■ Exercise objective
Within the entries below, find the portion that opens with the line containing "Última atualização em" and closes with the line containing "terceirizada ou obtidas". Retype that portion exactly and only.
Supplied records Block Start
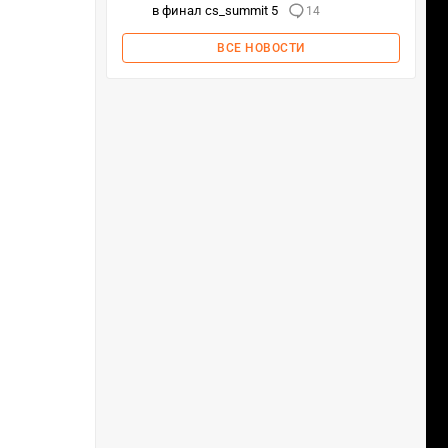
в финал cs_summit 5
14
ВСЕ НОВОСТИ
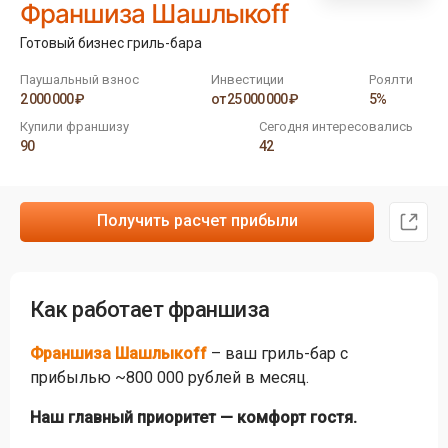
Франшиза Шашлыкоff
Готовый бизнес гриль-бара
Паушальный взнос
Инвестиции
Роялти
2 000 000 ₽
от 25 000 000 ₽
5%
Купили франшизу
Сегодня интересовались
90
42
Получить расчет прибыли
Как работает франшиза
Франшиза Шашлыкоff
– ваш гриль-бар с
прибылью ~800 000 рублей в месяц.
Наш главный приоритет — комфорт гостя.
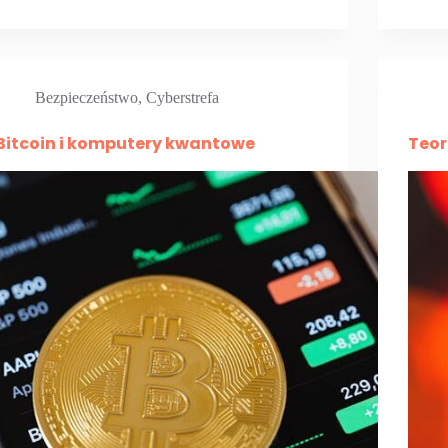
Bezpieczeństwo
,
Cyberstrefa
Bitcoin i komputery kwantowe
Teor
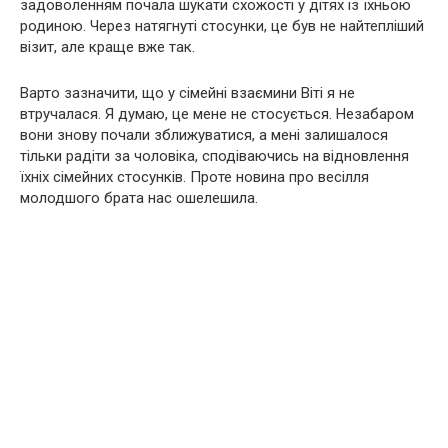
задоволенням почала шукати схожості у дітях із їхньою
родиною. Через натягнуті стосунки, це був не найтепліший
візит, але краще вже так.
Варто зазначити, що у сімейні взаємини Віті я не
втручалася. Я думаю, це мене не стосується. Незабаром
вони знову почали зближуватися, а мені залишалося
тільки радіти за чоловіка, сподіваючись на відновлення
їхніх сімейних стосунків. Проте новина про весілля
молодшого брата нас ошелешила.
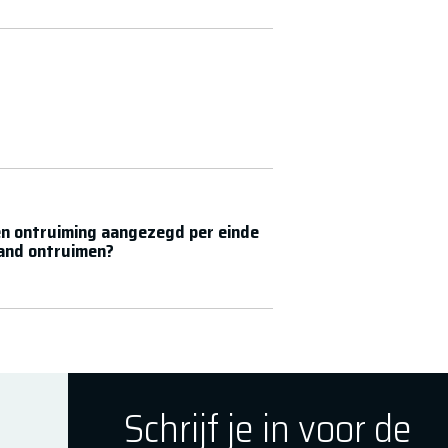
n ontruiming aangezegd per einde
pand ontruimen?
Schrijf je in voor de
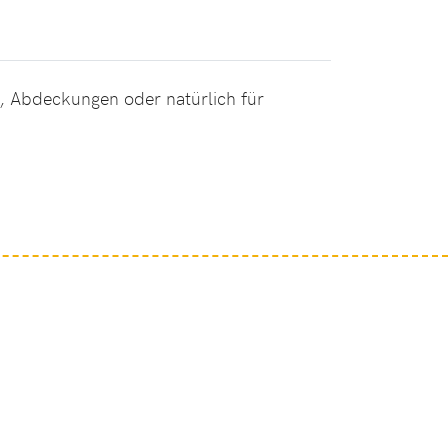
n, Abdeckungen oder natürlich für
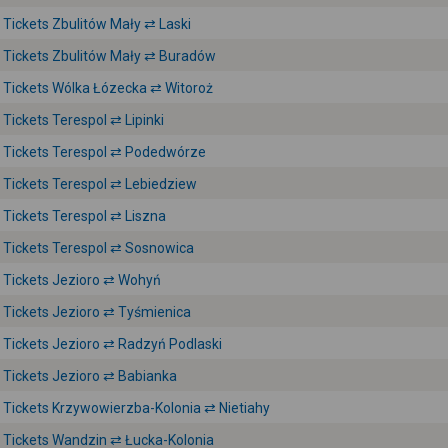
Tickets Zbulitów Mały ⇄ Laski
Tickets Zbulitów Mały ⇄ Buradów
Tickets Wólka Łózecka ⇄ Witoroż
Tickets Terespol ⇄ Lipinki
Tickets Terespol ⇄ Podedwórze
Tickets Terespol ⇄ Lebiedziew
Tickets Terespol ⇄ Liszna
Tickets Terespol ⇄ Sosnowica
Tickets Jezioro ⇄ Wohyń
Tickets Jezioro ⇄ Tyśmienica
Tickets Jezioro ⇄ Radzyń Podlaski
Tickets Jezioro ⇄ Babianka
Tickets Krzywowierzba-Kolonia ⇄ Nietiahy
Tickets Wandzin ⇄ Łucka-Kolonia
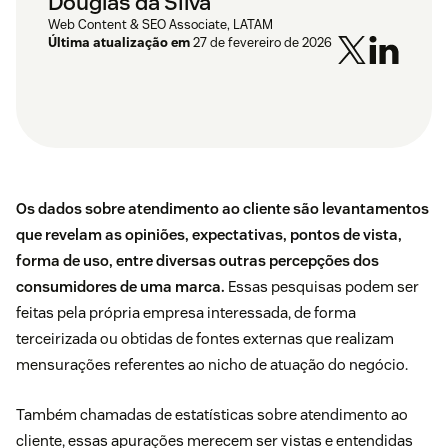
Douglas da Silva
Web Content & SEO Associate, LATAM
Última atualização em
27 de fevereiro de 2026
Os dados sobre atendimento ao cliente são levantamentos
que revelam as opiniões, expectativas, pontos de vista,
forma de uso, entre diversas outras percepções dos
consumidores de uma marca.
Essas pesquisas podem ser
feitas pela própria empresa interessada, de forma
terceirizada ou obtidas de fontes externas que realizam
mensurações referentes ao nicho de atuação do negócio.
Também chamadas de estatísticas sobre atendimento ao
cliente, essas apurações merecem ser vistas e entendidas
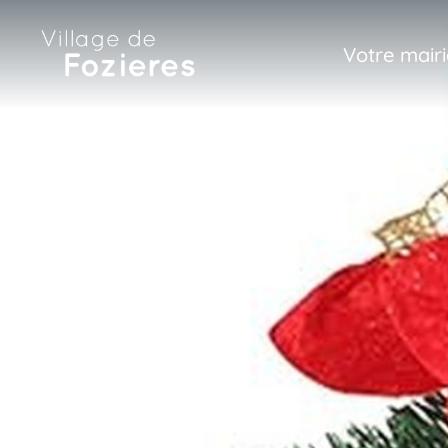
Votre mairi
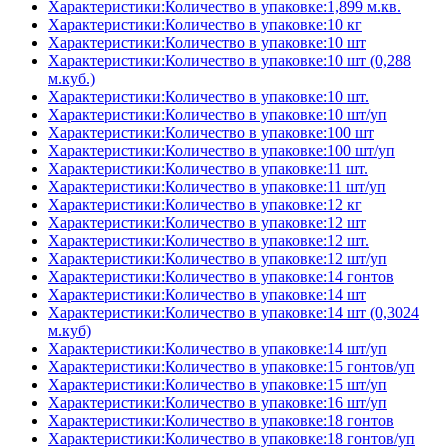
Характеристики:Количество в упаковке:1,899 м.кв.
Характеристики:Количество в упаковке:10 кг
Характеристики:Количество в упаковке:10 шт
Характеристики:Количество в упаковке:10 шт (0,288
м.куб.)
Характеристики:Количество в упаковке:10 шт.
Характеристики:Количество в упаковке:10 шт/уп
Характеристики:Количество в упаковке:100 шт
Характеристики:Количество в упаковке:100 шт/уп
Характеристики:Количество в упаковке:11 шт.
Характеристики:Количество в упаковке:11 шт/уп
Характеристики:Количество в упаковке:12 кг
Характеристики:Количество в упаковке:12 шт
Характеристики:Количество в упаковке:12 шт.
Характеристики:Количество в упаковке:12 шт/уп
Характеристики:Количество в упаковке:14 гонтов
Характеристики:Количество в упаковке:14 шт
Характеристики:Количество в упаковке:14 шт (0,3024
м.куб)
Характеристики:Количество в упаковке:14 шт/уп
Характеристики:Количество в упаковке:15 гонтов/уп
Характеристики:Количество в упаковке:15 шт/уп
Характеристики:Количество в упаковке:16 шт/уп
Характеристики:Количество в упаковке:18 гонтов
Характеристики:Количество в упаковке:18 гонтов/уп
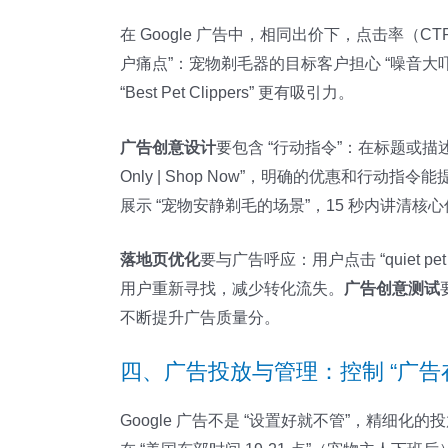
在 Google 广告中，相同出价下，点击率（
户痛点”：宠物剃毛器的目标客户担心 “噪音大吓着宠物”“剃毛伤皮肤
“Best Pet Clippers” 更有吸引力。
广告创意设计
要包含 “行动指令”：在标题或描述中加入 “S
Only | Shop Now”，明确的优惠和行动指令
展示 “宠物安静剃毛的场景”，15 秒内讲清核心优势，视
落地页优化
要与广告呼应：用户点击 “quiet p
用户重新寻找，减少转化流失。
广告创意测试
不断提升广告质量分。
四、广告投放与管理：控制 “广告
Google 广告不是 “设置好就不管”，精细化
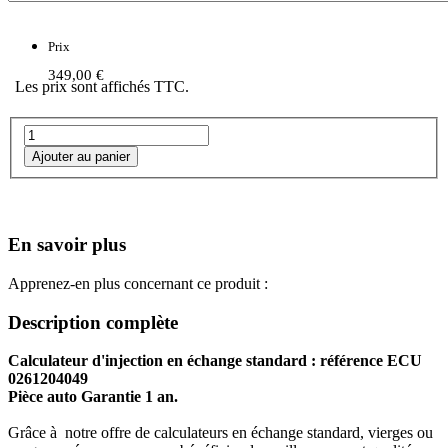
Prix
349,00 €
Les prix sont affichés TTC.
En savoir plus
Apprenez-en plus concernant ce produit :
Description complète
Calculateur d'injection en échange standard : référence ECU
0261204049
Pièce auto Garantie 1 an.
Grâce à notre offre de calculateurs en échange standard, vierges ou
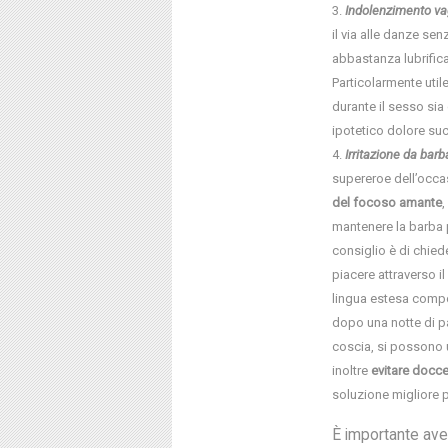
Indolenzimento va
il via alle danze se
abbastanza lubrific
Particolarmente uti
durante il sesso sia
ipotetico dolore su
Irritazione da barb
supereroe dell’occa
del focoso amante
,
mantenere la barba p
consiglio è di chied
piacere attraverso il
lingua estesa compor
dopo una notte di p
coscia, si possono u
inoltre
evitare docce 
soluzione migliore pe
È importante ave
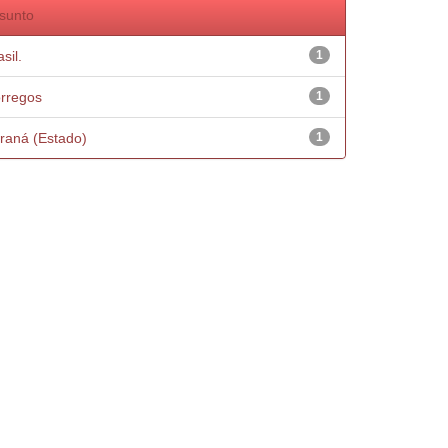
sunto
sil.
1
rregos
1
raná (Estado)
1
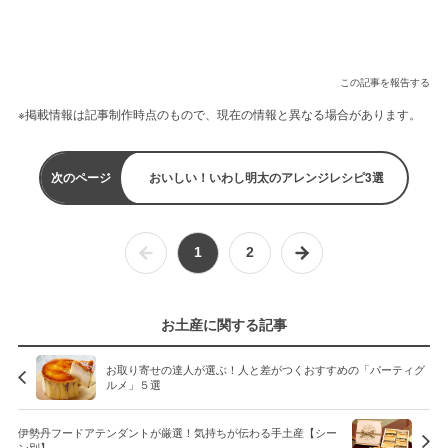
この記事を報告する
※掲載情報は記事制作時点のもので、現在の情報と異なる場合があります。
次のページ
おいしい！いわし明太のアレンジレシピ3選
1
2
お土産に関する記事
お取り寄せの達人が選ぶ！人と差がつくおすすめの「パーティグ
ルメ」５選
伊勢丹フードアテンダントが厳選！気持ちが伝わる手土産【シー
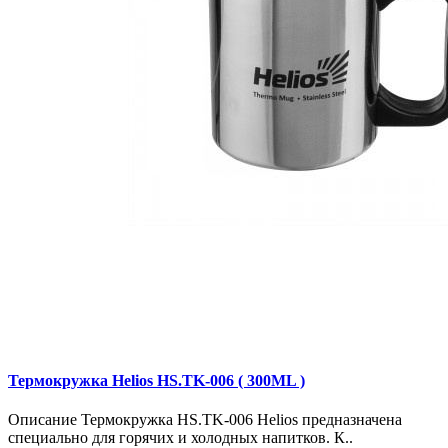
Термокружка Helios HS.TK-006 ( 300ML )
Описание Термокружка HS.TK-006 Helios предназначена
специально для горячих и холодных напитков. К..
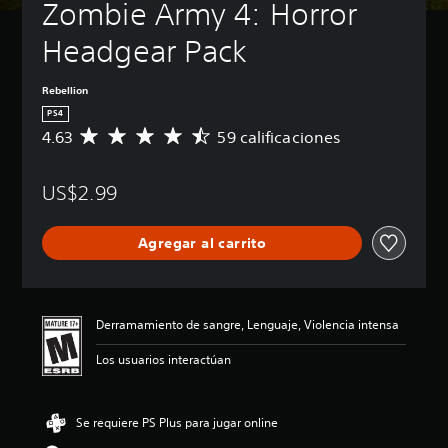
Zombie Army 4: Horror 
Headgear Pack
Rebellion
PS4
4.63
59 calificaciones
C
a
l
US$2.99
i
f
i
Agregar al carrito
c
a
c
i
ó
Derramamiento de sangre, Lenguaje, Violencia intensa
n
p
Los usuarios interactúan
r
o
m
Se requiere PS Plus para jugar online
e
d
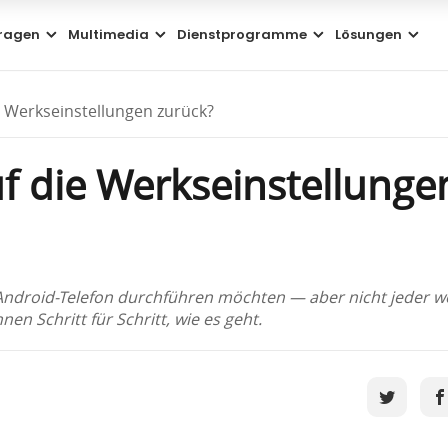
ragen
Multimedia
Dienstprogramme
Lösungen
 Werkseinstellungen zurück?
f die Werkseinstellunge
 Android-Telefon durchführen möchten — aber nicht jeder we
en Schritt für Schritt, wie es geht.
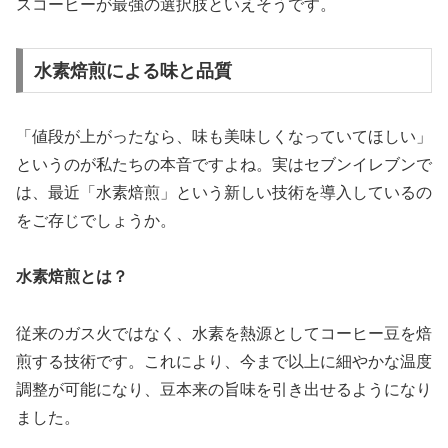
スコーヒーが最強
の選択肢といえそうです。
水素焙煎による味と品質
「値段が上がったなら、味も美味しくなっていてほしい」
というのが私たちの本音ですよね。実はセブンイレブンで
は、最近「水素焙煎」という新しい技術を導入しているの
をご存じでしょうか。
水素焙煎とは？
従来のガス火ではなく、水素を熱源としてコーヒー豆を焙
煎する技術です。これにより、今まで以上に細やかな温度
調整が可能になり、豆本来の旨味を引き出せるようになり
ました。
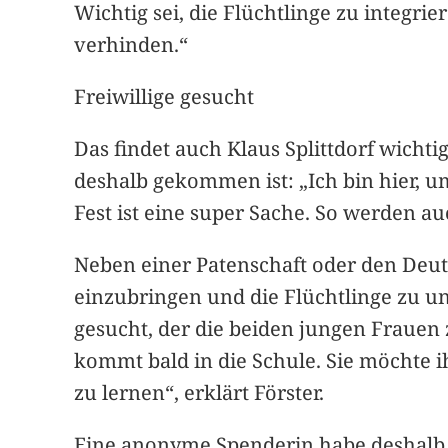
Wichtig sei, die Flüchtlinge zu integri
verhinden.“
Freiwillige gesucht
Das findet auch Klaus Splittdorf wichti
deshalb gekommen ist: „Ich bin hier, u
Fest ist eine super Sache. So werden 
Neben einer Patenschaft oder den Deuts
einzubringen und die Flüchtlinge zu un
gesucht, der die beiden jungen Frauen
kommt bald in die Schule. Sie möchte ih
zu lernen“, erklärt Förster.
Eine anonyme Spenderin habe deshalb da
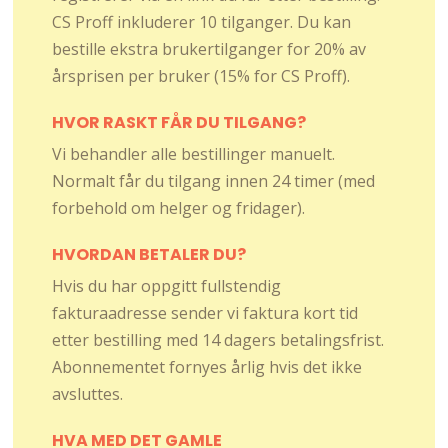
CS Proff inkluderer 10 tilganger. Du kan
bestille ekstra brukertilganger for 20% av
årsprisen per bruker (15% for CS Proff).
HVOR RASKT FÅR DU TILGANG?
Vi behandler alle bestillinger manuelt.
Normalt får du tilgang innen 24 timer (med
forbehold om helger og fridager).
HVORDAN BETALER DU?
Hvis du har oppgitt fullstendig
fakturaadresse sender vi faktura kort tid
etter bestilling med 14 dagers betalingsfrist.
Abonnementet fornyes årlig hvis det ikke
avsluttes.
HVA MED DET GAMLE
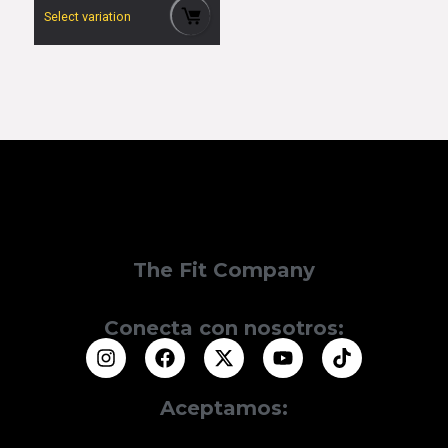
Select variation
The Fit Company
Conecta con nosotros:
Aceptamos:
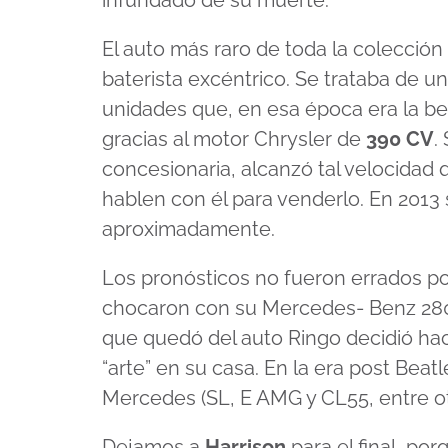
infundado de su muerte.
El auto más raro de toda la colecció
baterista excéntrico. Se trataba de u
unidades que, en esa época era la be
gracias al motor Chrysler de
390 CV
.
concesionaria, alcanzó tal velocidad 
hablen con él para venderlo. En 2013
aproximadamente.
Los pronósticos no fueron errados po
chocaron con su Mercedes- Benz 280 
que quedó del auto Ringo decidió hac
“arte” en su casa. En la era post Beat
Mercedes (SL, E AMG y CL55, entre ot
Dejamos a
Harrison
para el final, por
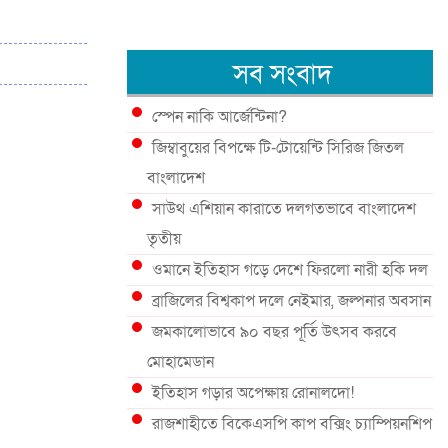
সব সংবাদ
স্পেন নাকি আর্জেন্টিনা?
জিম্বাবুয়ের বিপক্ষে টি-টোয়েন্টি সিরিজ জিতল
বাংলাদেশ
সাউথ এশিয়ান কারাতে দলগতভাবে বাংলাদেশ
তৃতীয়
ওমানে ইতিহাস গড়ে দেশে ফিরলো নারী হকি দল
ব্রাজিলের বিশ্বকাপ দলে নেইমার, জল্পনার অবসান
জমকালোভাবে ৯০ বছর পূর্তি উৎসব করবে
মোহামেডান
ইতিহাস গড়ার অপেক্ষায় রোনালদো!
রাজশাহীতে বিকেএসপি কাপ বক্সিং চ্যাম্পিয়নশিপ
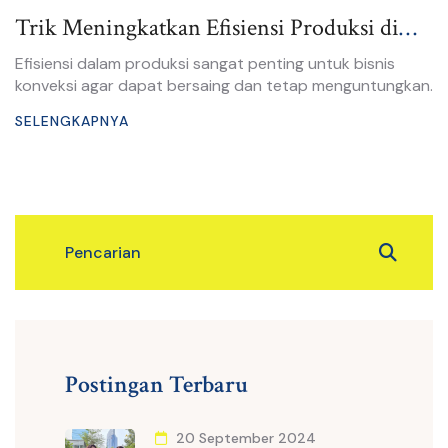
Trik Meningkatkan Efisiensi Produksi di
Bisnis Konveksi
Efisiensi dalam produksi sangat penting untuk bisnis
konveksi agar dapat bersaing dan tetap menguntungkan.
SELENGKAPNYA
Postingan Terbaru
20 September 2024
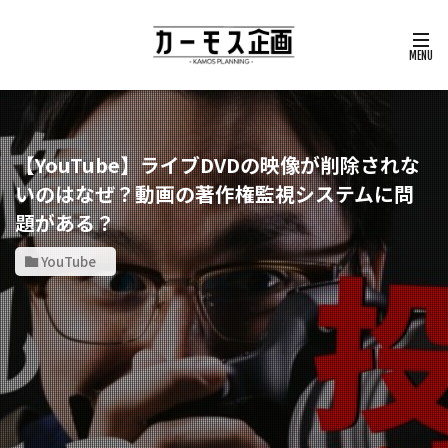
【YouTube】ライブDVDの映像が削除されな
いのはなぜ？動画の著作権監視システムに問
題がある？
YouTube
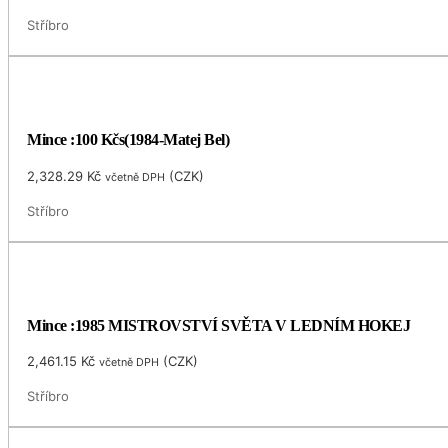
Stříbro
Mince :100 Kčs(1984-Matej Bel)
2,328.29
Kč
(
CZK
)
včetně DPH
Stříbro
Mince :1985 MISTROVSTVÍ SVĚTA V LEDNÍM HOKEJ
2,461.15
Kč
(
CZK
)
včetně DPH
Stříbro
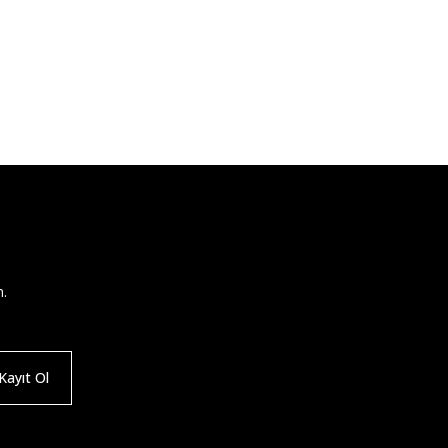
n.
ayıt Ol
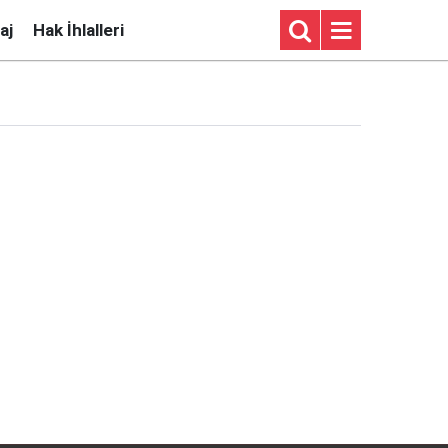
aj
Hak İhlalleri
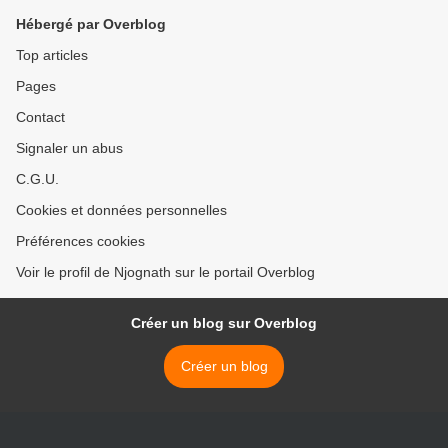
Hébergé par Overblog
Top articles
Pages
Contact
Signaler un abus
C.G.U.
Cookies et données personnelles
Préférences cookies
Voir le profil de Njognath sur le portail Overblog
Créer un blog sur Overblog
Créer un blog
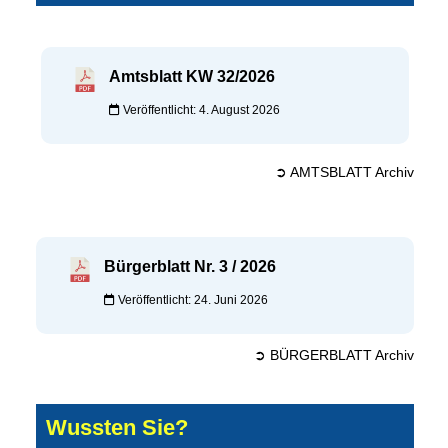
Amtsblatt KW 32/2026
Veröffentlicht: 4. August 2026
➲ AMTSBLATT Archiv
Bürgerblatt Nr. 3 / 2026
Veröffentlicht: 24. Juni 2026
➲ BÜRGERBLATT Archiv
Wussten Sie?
Supplied records Block End
■ Response below
Última atualização em
27 de fevereiro de 2026
Os dados sobre atendimento ao cliente são levantamentos
que revelam as opiniões, expectativas, pontos de vista,
forma de uso, entre diversas outras percepções dos
consumidores de uma marca.
Essas pesquisas podem ser
feitas pela própria empresa interessada, de forma
terceirizada ou obtidas de fontes externas que realizam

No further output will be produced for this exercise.